Europe’s most convincing Casanovas, the Spanish, are often overlooked in favor of the French and the Italians. They shouldn’t be.
Sure, the ongoing popularity of the mullet hairstyle and its hideous near cousin, the rat-tail, counts against the Iberians, but they are more than willing to showcase plenty of charm-positive attributes to offset these follicular sins.
With a lineage heavily drawn from both Italy and Spain, it’s no wonder many Argentines consider themselves superior to both when it comes to wooing the opposite sex.
More than any other Latin American nation, the country has traditionally looked to Europe for cultural inspiration; the fire and passion, not to mention the propensity for dramatics, associated with its two main foreign influences are very much evident.
The perfect expression of Argentine romanticism can be found in the tango -– arguably the world’s most sensuous dance -– but is detectable in everything from the heady red wines to the sublime football skills of stars such as Diego Maradona and Lionel Messi.
The word “romance” originally meant from or about Rome, which means that, by default, just about anything Italian is considered romantic.
Notwithstanding Tuscan blood cake and prices in Milan — two obvious turn-offs — you’d be hard-pressed to resist the evocative landscapes, the rich history and the vowelgasmic accent.
It’s a predictable cliché but just like American brashness and Australian beer worship, the French fluency in “la langue de l’amour” is not just a myth.
The combination of a seductive capital city, a history drenched in heroism and a laissez-faire vocal brogue makes resisting a Frenchman’s pass even less likely than the chance he won’t try it on.
Throw in their appreciation for life’s fine things and you can occasionally even find yourself declaring their physical shortcomings (see Serge Gainsbourg, Gérard Depardieu) and fiery temper as “endearing.”

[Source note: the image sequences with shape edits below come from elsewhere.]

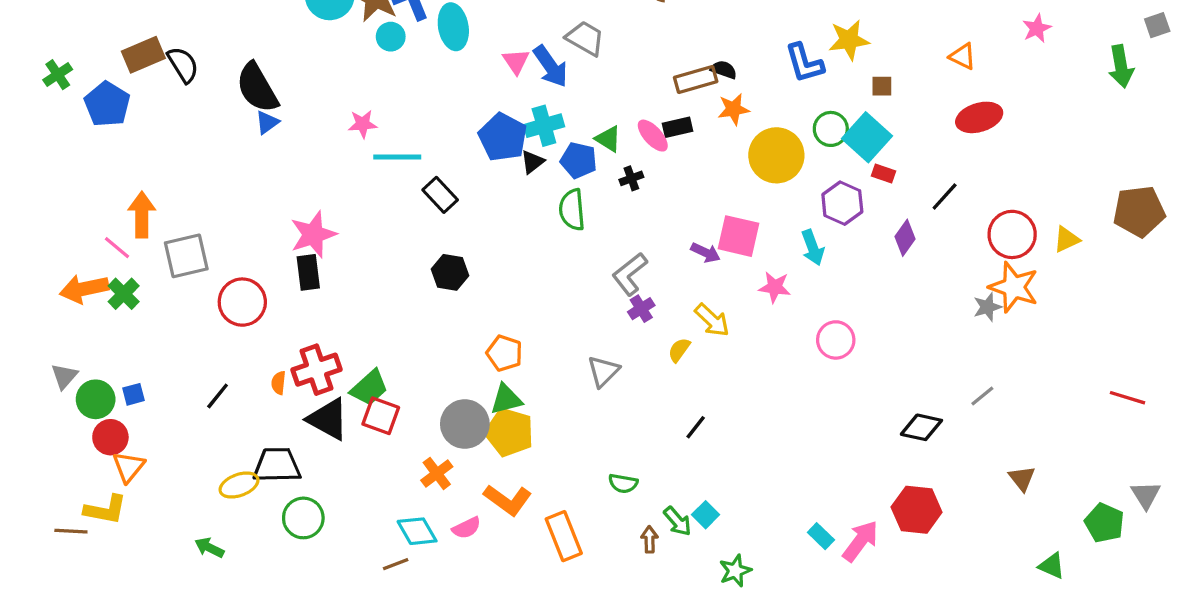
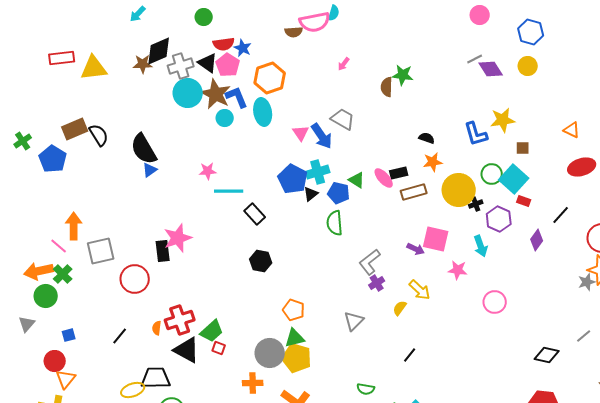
brown rectangle: (696, 79) -> (414, 192), moved
black cross: (631, 178) -> (476, 204), moved
black rectangle: (308, 272) -> (163, 251), moved
green circle: (96, 399) -> (46, 296), moved
red square: (381, 416) -> (219, 348), size x0.6
orange cross: (437, 473) -> (253, 383), turned 36

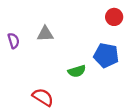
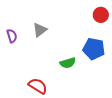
gray triangle: (45, 34) -> (40, 30), turned -35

Take a measure of caipirinha-fueled debauchery and balance it with a shot of saudade –- a word that roughly translates into English as a deep emotional state of nostalgic longing -– and you are on the way to understanding Brazil’s romantic appeal.

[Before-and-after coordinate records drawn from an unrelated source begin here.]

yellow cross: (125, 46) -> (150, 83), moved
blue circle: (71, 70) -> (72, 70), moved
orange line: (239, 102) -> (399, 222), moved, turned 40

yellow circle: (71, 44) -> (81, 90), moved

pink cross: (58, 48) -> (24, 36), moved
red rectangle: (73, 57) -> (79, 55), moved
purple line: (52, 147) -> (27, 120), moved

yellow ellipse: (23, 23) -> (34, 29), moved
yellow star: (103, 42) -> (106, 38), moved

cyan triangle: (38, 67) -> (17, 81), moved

The Brazilians are not shy about sex; witness the ass shaking that goes on at carnival (and much of the rest of the time) and the many themed love motels catering to lusty couples.
But, as anyone who has watched the nation’s football team, caught a samba band or watched the stars above Corcovado in Rio knows, there’s as much emphasis on sensuality as there is on straight-up rumpo.
They are different from the rest of the Arab world and they know it. Blessed with olive skin, soulful dark eyes and smoldering looks (not to mention a penchant by some for surgical enhancement), the Lebanese make full use of their physical attributes.
Combine this with Beirut, the region’s most liberal capital with a ton of slick nightspots, and you have the ingredients for a host of sexy, but classy, encounters.
Look past the Crocs, morbid obesity and Lycra-clad wrestlers and you’ll find that the United States practically invented the modern lovelorn teenager.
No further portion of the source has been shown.